Researchers from Stanford University's Scaling Intelligence Lab have unveiled a new inference framework called Archon, designed to enhance the efficiency of large language models (LLMs) in generating responses.
Archon employs an inference-time architecture search (ITAS) algorithm that boosts LLM performance without necessitating additional training. This model-agnostic, open-source framework is easily implementable with both large and small models.
Archon aims to assist developers in creating AI systems by leveraging various inference techniques to streamline response generation. According to the Scaling Intelligence Lab, these techniques can significantly reduce costs associated with model development and inference. As LLMs evolve towards larger parameters and more sophisticated reasoning, expenses can rise, despite expectations from companies like OpenAI for greater affordability.

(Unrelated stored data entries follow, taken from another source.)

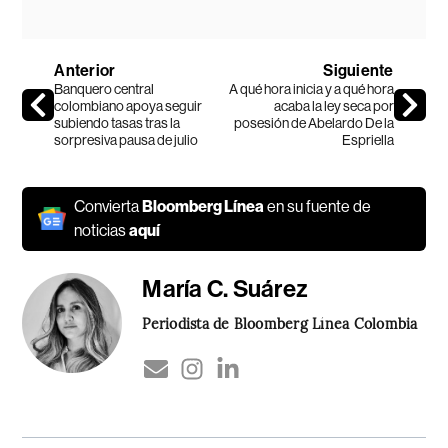
Anterior
Siguiente
Banquero central
A qué hora inicia y a qué hora
colombiano apoya seguir
acaba la ley seca por
subiendo tasas tras la
posesión de Abelardo De la
sorpresiva pausa de julio
Espriella
Convierta
Bloomberg Línea
en su fuente de
noticias
aquí
María C. Suárez
Periodista de Bloomberg Línea Colombia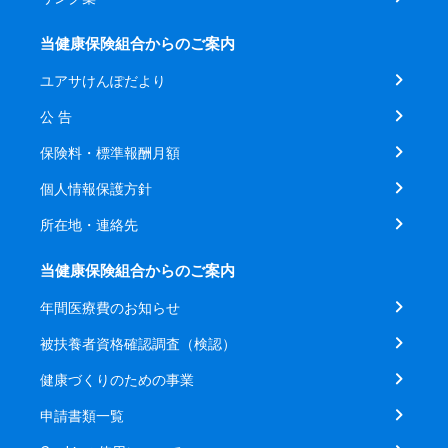
当健康保険組合からのご案内
ユアサけんぽだより
公 告
保険料・標準報酬月額
個人情報保護方針
所在地・連絡先
当健康保険組合からのご案内
年間医療費のお知らせ
被扶養者資格確認調査（検認）
健康づくりのための事業
申請書類一覧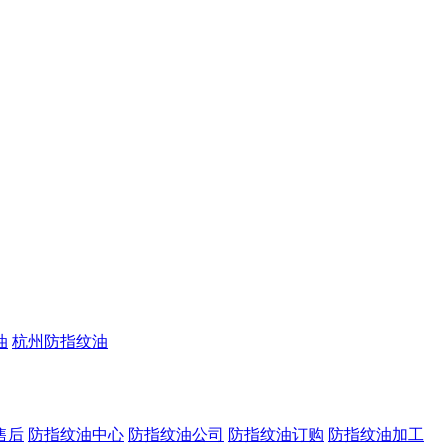
油
杭州防指纹油
售后
防指纹油中心
防指纹油公司
防指纹油订购
防指纹油加工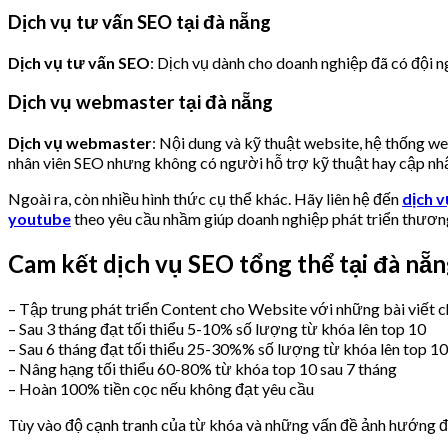
Dịch vụ tư vấn SEO tại đà nẵng
Dịch vụ tư vấn SEO
: Dịch vụ dành cho doanh nghiệp đã có đội n
Dịch vụ webmaster tại đà nẵng
Dịch vụ webmaster
: Nội dung và kỹ thuật website, hệ thống 
nhân viên SEO nhưng không có người hỗ trợ kỹ thuật hay cập nhật
Ngoài ra, còn nhiều hình thức cụ thể khác. Hãy liên hệ đến
dịch 
youtube
theo yêu cầu nhầm giúp doanh nghiệp phát triển thương
Cam kết dịch vụ SEO tổng thể tại đà nẵn
– Tập trung phát triển Content cho Website với những bài viết
– Sau 3 tháng đạt tối thiểu 5-10% số lượng từ khóa lên top 10
– Sau 6 tháng đạt tối thiểu 25-30%% số lượng từ khóa lên top 10
– Nâng hạng tối thiểu 60-80% từ khóa top 10 sau 7 tháng
– Hoàn 100% tiền cọc nếu không đạt yêu cầu
Tùy vào độ cạnh tranh của từ khóa và những vấn đề ảnh hướng đến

The researchers emphasize that Archon automatically crafts architectures that enhance task generalization, allowing models to tackle challenges beyond their original training scope. "Our Archon framework and ITAS algorithm are inspired by neural architectures and architecture search practices," the researchers explained. "Archon consists of layers of LLMs, where models within the same layer operate in parallel, while each subsequent layer processes results sequentially."
These layers employ various inference techniques to modify candidate responses, using both generation and fusion (such as linear transformations) and response refinement (such as non-linearities).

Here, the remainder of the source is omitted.